Tomm überlegte und strich sich nachdenklich über den kugeligen Bauch.

„Welche Qualifikationen könnt IHR denn vorweisen?“, fragte er schließlich.

„Ha!“ Gerald schüttelte nur ungläubig den Kopf bei so einer albernen Frage. „Welche Qualifikationen WIR haben? Also …“, er stockte und er ärgerte sich sogleich darüber, dass er stockte. Es war ja wohl klar, dass B und er für SUFO qualifiziert waren.

„Ich weiß alles über Max Planck.“ Gerald nickte sich selbst zu. „Jeder kann Albert Einstein bewundern, aber wer kennt schon Max Planck? Den Erfinder der Quantenphysik.“ Er sprach Quantenphysik ganz langsam aus.

„Was ist Quantenphysik?“, fragte Tomm.

„Ha, er fragt, was Quantenphysik ist. Natürlich die Physik der Quanten, das weiß doch jeder, wenn man das nicht weiß, dann hat man bei SUFO nichts zu suchen, soviel ist wohl klar, das sollte man schon wissen, was für eine dümmliche Frage.“

Es blieb für einen Moment still und die drei Kinder blickten sich an. Niemand schien so recht zu wissen, wie es weitergehen sollte.

„Also ich habe eigentlich keine Qualifikation“, gab B schließlich zu. „Bis vor wenigen Minuten wusste ich nicht mal, dass wir überhaupt etwas erforschen wollen. Aber egal ... es ist eh gleichgültig, was ich mache, bis alles zum Teufel geht.“ Sie spuckte abfällig auf den Boden. „Aber ich bin dabei! In einer alten Scheune abzuhängen und Dinge zu erforschen, ist nicht schlecht. Das vertreibt die Zeit.“

Wieder Schweigen.

„So richtige Qualifikationen habt ihr also auch nicht, ihr …“, fing Tomm an, wurde aber dann von Gerald unterbrochen: „Also gut, also gut, du bist dabei!

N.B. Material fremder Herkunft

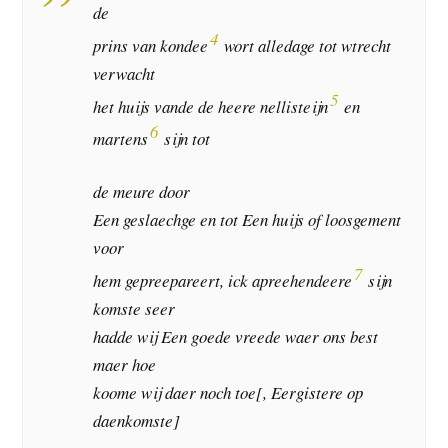
de
4
prins van kondee
wort alledage tot wtrecht
verwacht
5
het huijs vande de heere nellisteijn
en
6
martens
sijn tot
de meure door
Een geslaechge en tot Een huijs of loosgement
voor
7
hem gepreepareert, ick apreehendeere
sijn
komste seer
hadde wij Een goede vreede waer ons best
maer hoe
koome wij daer noch toe[, Eergistere op
daenkomste]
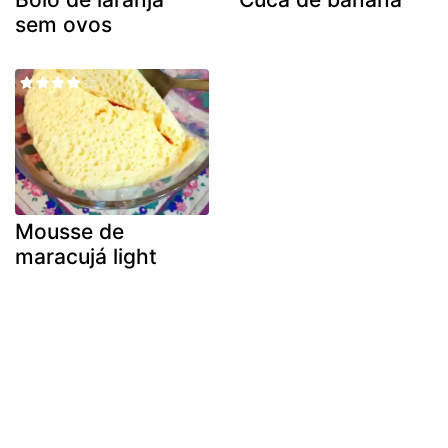
sem ovos
Mousse de
maracujá light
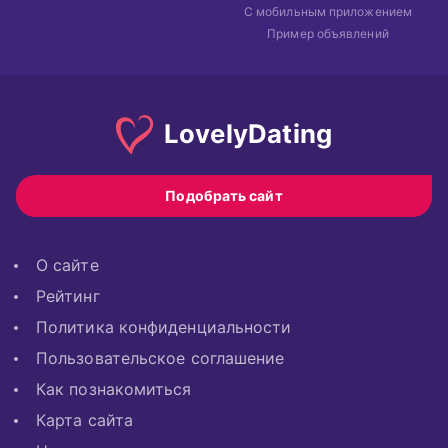
С мобильным приложением
Пример объявлений
Lovely
Dating
Подобрать сайт
О сайте
Рейтинг
Политика конфиденциальности
Пользовательское соглашение
Как познакомиться
Карта сайта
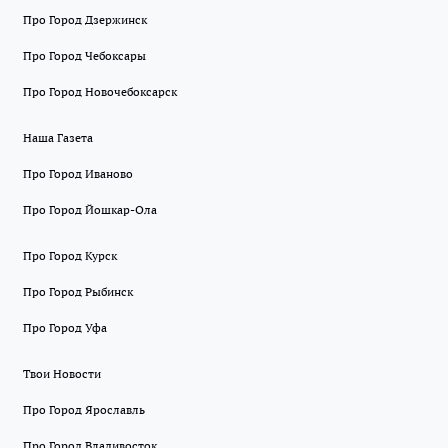
Про Город Дзержинск
Про Город Чебоксары
Про Город Новочебоксарск
Наша Газета
Про Город Иваново
Про Город Йошкар-Ола
Про Город Курск
Про Город Рыбинск
Про Город Уфа
Твои Новости
Про Город Ярославль
Про Город Владивосток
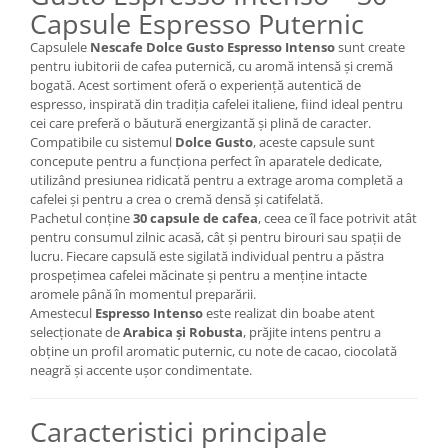
Capsule Espresso Puternic
Capsulele
Nescafe Dolce Gusto Espresso Intenso
sunt create
pentru iubitorii de cafea puternică, cu aromă intensă și cremă
bogată. Acest sortiment oferă o experiență autentică de
espresso, inspirată din tradiția cafelei italiene, fiind ideal pentru
cei care preferă o băutură energizantă și plină de caracter.
Compatibile cu sistemul
Dolce Gusto
, aceste capsule sunt
concepute pentru a funcționa perfect în aparatele dedicate,
utilizând presiunea ridicată pentru a extrage aroma completă a
cafelei și pentru a crea o cremă densă și catifelată.
Pachetul conține
30 capsule de cafea
, ceea ce îl face potrivit atât
pentru consumul zilnic acasă, cât și pentru birouri sau spații de
lucru. Fiecare capsulă este sigilată individual pentru a păstra
prospețimea cafelei măcinate și pentru a menține intacte
aromele până în momentul preparării.
Amestecul
Espresso Intenso
este realizat din boabe atent
selecționate de
Arabica și Robusta
, prăjite intens pentru a
obține un profil aromatic puternic, cu note de cacao, ciocolată
neagră și accente ușor condimentate.
Caracteristici principale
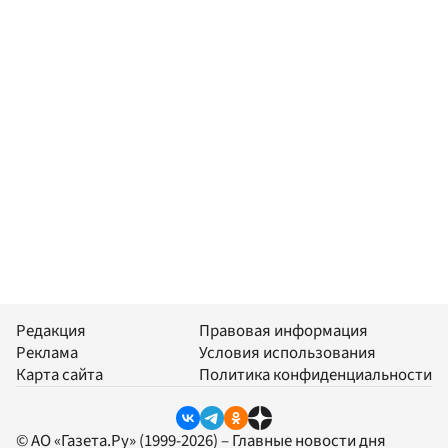
Редакция
Правовая информация
Реклама
Условия использования
Карта сайта
Политика конфиденциальности
© АО «Газета.Ру» (1999-2026) – Главные новости дня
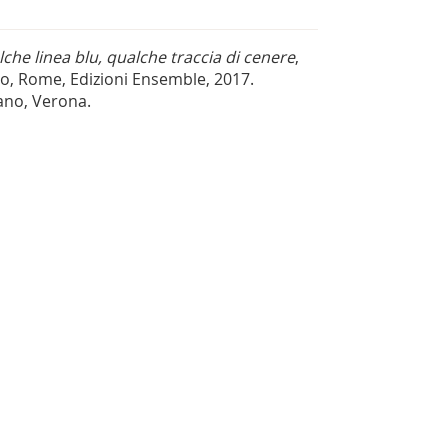
che linea blu, qualche traccia di cenere
,
no, Rome, Edizioni Ensemble, 2017.
no, Verona.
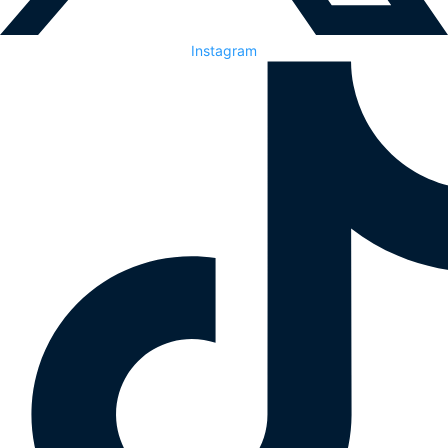
Instagram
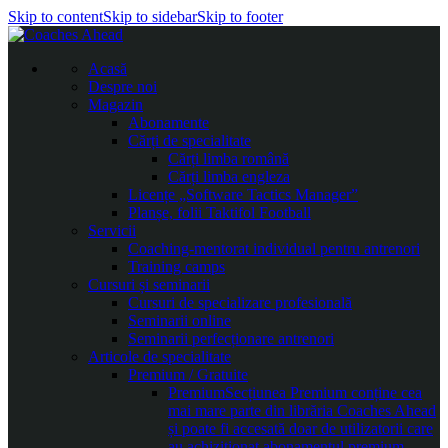
Skip to content
Skip to sidebar
Skip to footer
Acasă
Despre noi
Magazin
Abonamente
Cărți de specialitate
Cărți limba română
Cărți limba engleza
Licențe „Software Tactics Manager”
Planșe, folii Taktifol Football
Servicii
Coaching-mentorat individual pentru antrenori
Training camps
Cursuri și seminarii
Cursuri de specializare profesională
Seminarii online
Seminarii perfecționare antrenori
Articole de specialitate
Premium / Gratuite
Premium
Secțiunea Premium conține cea
mai mare parte din librăria Coaches Ahead
și poate fi accesată doar de utilizatorii care
au achiziționat abonamentul premium.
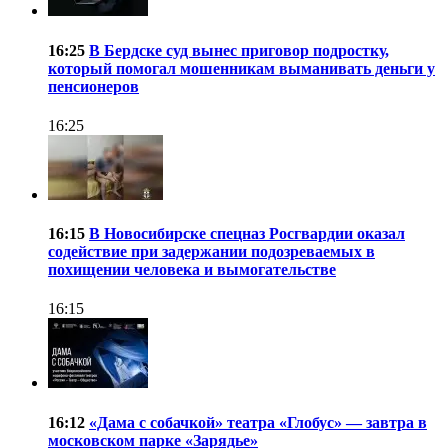
16:25
В Бердске суд вынес приговор подростку,
который помогал мошенникам выманивать деньги у
пенсионеров
16:25
16:15
В Новосибирске спецназ Росгвардии оказал
содействие при задержании подозреваемых в
похищении человека и вымогательстве
16:15
16:12
«Дама с собачкой» театра «Глобус» — завтра в
московском парке «Зарядье»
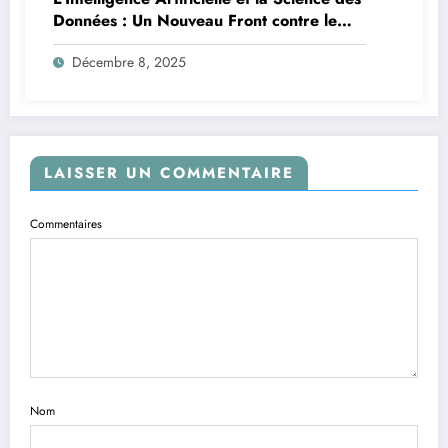
Données : Un Nouveau Front contre le
Paludisme en Afrique
Décembre 8, 2025
LAISSER UN COMMENTAIRE
Commentaires
Nom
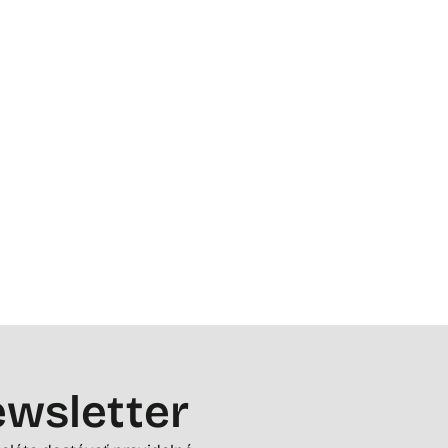
wsletter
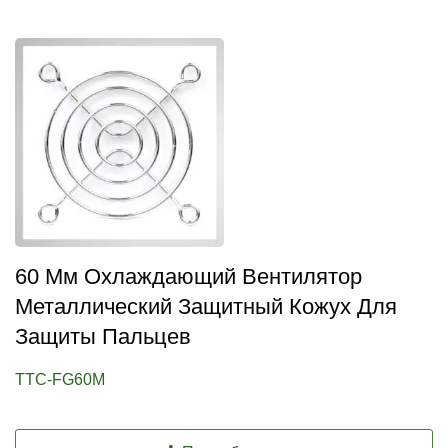
60 Мм Охлаждающий Вентилятор
Металлический Защитный Кожух Для
Защиты Пальцев
TTC-FG60M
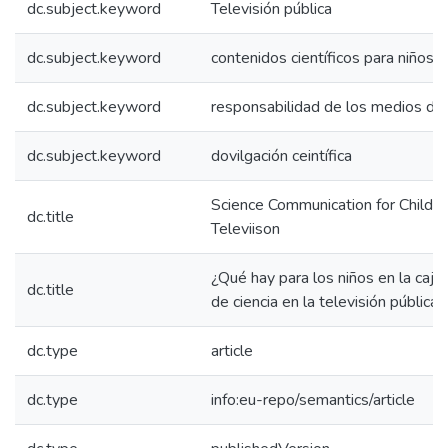
dc.subject.keyword
Televisión pública
dc.subject.keyword
contenidos científicos para niños
dc.subject.keyword
responsabilidad de los medios de
dc.subject.keyword
dovilgación ceintífica
Science Communication for Children
dc.title
Televiison
¿Qué hay para los niños en la caj
dc.title
de ciencia en la televisión pública i
dc.type
article
dc.type
info:eu-repo/semantics/article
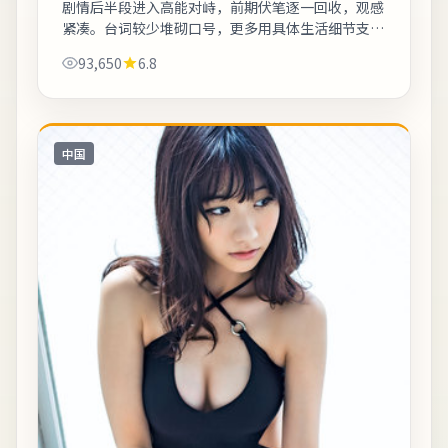
剧情后半段进入高能对峙，前期伏笔逐一回收，观感
紧凑。台词较少堆砌口号，更多用具体生活细节支撑
价值观冲突。片尾字幕包含幕后花絮名单，影迷可向
93,650
6.8
幕后岗位致敬。《银座：午夜传真云端遗嘱...
中国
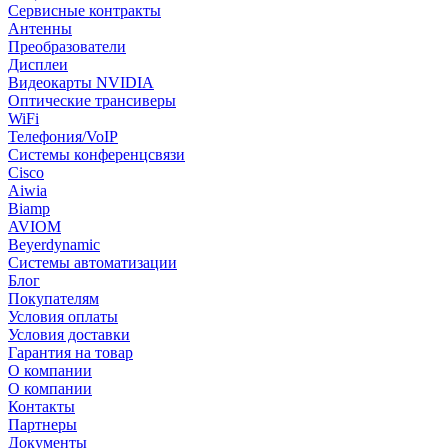
Сервисные контракты
Антенны
Преобразователи
Дисплеи
Видеокарты NVIDIA
Оптические трансиверы
WiFi
Телефония/VoIP
Системы конференцсвязи
Cisco
Aiwia
Biamp
AVIOM
Beyerdynamic
Системы автоматизации
Блог
Покупателям
Условия оплаты
Условия доставки
Гарантия на товар
О компании
О компании
Контакты
Партнеры
Документы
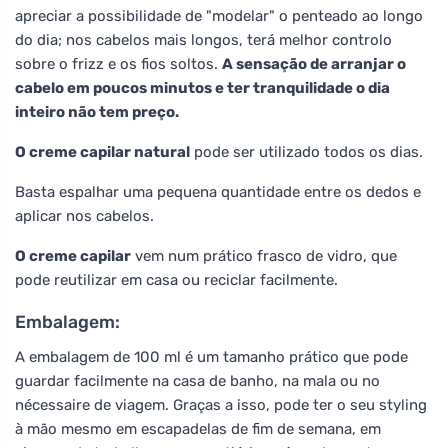
apreciar a possibilidade de "modelar" o penteado ao longo
do dia; nos cabelos mais longos, terá melhor controlo
sobre o frizz e os fios soltos.
A sensação de arranjar o
cabelo em poucos minutos e ter tranquilidade o dia
inteiro não tem preço.
O creme capilar natural
pode ser utilizado todos os dias.
Basta espalhar uma pequena quantidade entre os dedos e
aplicar nos cabelos.
O creme capilar
vem num prático frasco de vidro, que
pode reutilizar em casa ou reciclar facilmente.
Embalagem:
A embalagem de 100 ml é um tamanho prático que pode
guardar facilmente na casa de banho, na mala ou no
nécessaire de viagem. Graças a isso, pode ter o seu styling
à mão mesmo em escapadelas de fim de semana, em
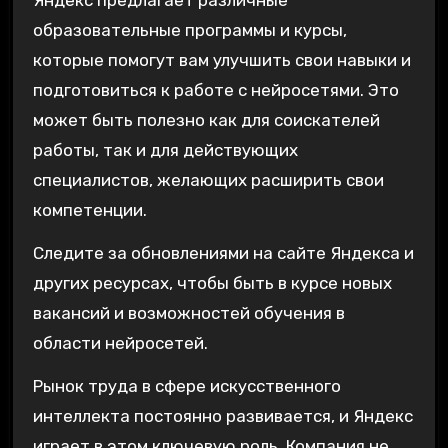
Яндекс предлагает различные
образовательные программы и курсы,
которые помогут вам улучшить свои навыки и
подготовиться к работе с нейросетями. Это
может быть полезно как для соискателей
работы, так и для действующих
специалистов, желающих расширить свои
компетенции.
Следите за обновлениями на сайте Яндекса и
других ресурсах, чтобы быть в курсе новых
вакансий и возможностей обучения в
области нейросетей.
Рынок труда в сфере искусственного
интеллекта постоянно развивается, и Яндекс
играет в этом ключевую роль. Компания не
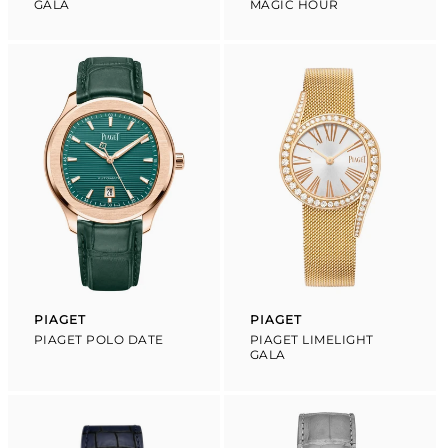
GALA
MAGIC HOUR
PIAGET
PIAGET
Proveedor:
Proveedor:
PIAGET POLO DATE
PIAGET LIMELIGHT
GALA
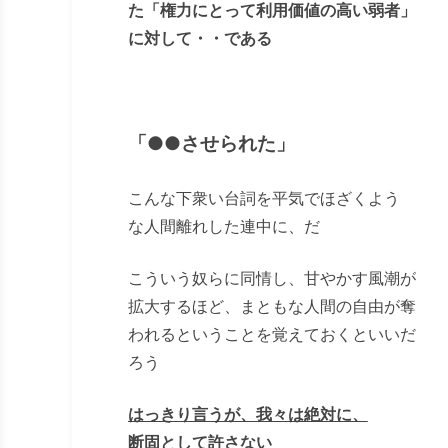
た「権力にとって利用価値の高い弱者」
に対して・・である
「●●させられた」
こんな下衆い台詞を平気でほざくよう
な人間離れした連中に、だ
こういう奴らに同情し、甘やかす風潮が
拡大するほど、まともな人間の自由が奪
われるということを覚えておくといいだ
ろう
はっきり言うが、我々は絶対に、
断固として許さない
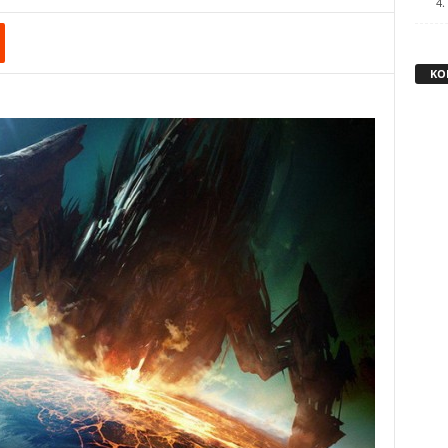
4.
KO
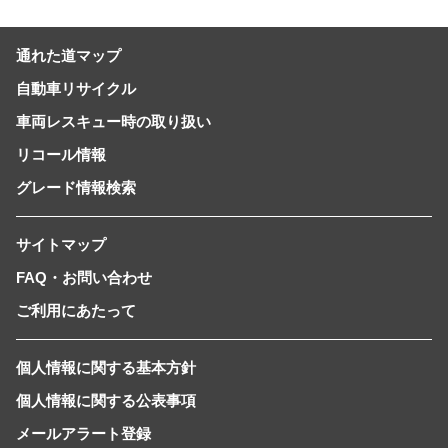
通れた道マップ
自動車リサイクル
車両レスキュー時の取り扱い
リコール情報
グレード情報検索
サイトマップ
FAQ・お問い合わせ
ご利用にあたって
個人情報に関する基本方針
個人情報に関する公表事項
メールアラート登録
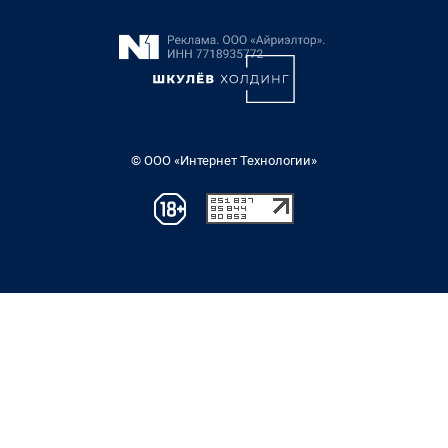
© ООО «Интернет Технологии»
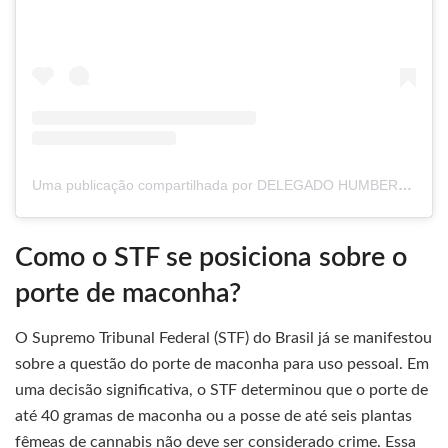
Uma publicação compartilhada por DELEGADO HUMBERTO TEÓFILO
Como o STF se posiciona sobre o
porte de maconha?
O Supremo Tribunal Federal (STF) do Brasil já se manifestou
sobre a questão do porte de maconha para uso pessoal. Em
uma decisão significativa, o STF determinou que o porte de
até 40 gramas de maconha ou a posse de até seis plantas
fêmeas de cannabis não deve ser considerado crime. Essa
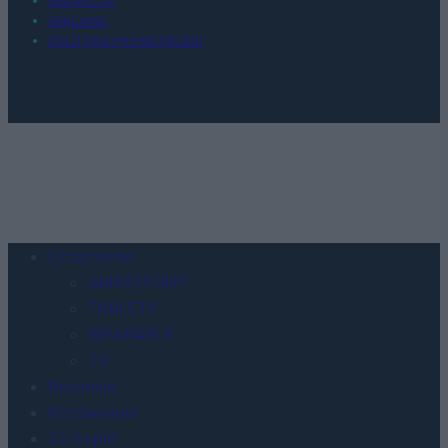
REDAKCJA
REKLAMA
POLITYKA PRYWATNOŚCI
Urządzenia
SMARTFONY
TABLETY
WEARABLE
TV
Recenzje
Porównania
Co kupić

Wir werden sicher schon eine Verwendung für dich finden.“

„Eine Verwendung? Wie nett.“

„Aber: Der neue Planet wird nach mit benannt, soviel muss klar sein!“

B und Tomm starrten Gerald nur ungläubig an.

„Wie auch immer.“ Gerald erhob wieder feierlich beide Hände. „Somit sei es beschlossen, Freunde des Wissens: Dies markiert die Gründung von SUFO, den Superforschern!“

Leider gab es kein Orchester, das in diesem Moment einen passenden Tusch hätte spielen können.